[[ Dataset excerpts, beginning ]]
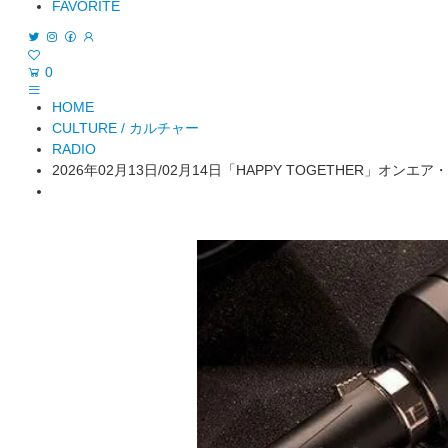
FAVORITE
0
HOME
CULTURE / カルチャー
RADIO
2026年02月13日/02月14日「HAPPY TOGETHER」オンエ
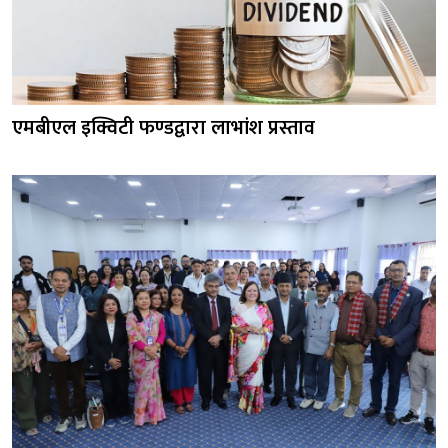
एमबीएल इक्विटी फण्डद्वारा लाभांश प्रस्ताव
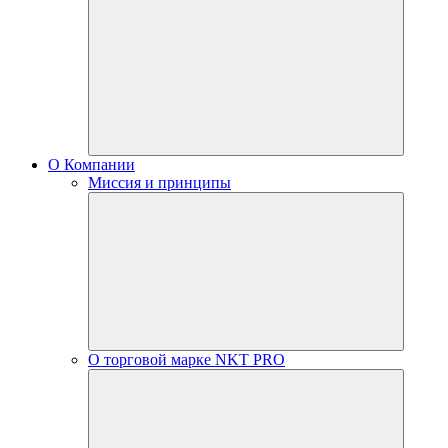
О Компании
Миссия и принципы
О торговой марке NKT PRO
[[ Dataset excerpts, end ]]
Exercise requirements
When you restate the listing above, give each line word for word but leave out every image.

Solved problem
FAVORITE
0
HOME
CULTURE / カルチャー
RADIO
2026年02月13日/02月14日「HAPPY TOGETHER」オンエ
एमबीएल इक्विटी फण्डद्वारा लाभांश प्रस्ताव
О Компании
Миссия и принципы
О торговой марке NKT PRO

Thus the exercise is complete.